To better support specific investigative tasks, we introduced a new tabular layout. Each graph now lives under its own button, making it easier for users to explore different use cases. This approach encourages intuitive navigation and helps users learn the interface naturally—without the need for dedicated onboarding.
Prototype
View the end-to-end flow and multiple entry points in the prototype.

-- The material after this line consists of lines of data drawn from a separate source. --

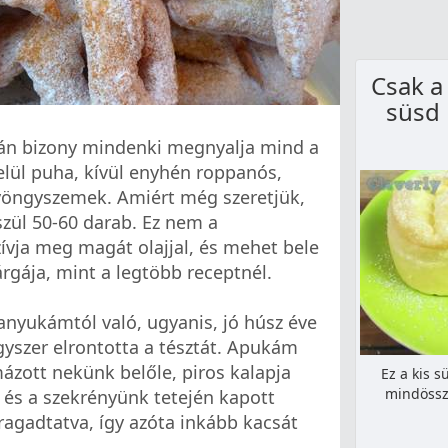
Csak a
süsd
után bizony mindenki megnyalja mind a
belül puha, kívül enyhén roppanós,
öngyszemek. Amiért még szeretjük,
észül 50-60 darab. Ez nem a
ívja meg magát olajjal, és mehet bele
árgája, mint a legtöbb receptnél.
anyukámtól való, ugyanis, jó húsz éve
gyszer elrontotta a tésztát. Apukám
mázott nekünk belőle, piros kalapja
Ez a kis s
mindössze
 és a szekrényünk tetején kapott
lragadtatva, így azóta inkább kacsát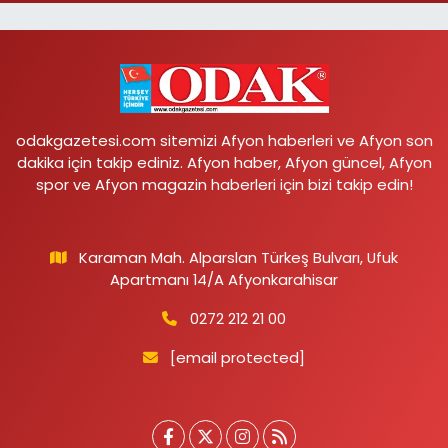
odakgazetesi.com sitemizi Afyon haberleri ve Afyon son
dakika için takip ediniz. Afyon haber, Afyon güncel, Afyon
spor ve Afyon magazin haberleri için bizi takip edin!
Karaman Mah. Alparslan Türkeş Bulvarı, Ufuk
Apartmanı 14/A Afyonkarahisar
0272 212 21 00
[email protected]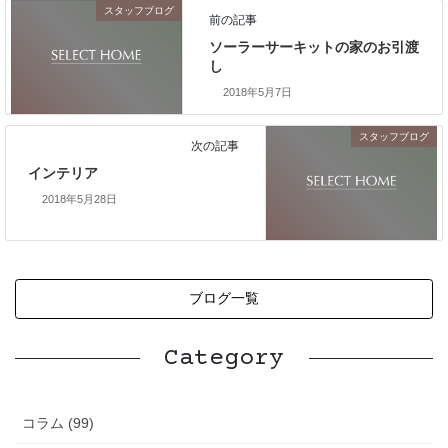
スタッフブログ
前の記事
ソーラーサーキットの家のお引渡
し
2018年5月7日
スタッフブログ
次の記事
インテリア
2018年5月28日
ブログ一覧
Category
コラム (99)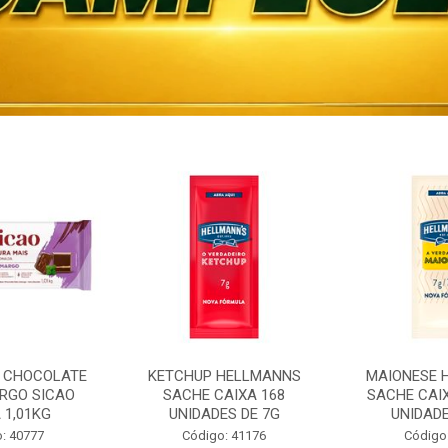
 CHOCOLATE
KETCHUP HELLMANNS
MAIONESE 
RGO SICAO
SACHE CAIXA 168
SACHE CAI
 1,01KG
UNIDADES DE 7G
UNIDADE
: 40777
Código: 41176
Código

Quick links to a specific investigative view since we know Datadog can be hard to use and we know common user flows
Displaying the network device status widget for cohesion with our device page
Closing the facet panel by default
Increased size of visualization
Figure 2. In another approach, the top section focused on the traffic across all your devices and then you could drill into each flow below.
Impact
The launch of NetFlow quickly captured customer interest, becoming one of the most widely adopted features in our network tooling. It now plays a significant role in driving Network Devices revenue. Internally, the design has also influenced broader visual patterns and components that are now being adopted across the platform.
~$1.5M Revenue
>200 Orgs
~200 Monitored Flows
Patterns Influence
Quick Links
For the first time, users could quickly access the information they needed through top-of-page tabs that dynamically updated the entire view—establishing a new standard for consistency across the platform.
The Gradient
Netflow’s pattern was one of the first attempts to elevate the visual design within Datadog’s typically minimal system—using color gradients to draw attention to the primary content area, which you can see in this later version of Synthetic Monitoring.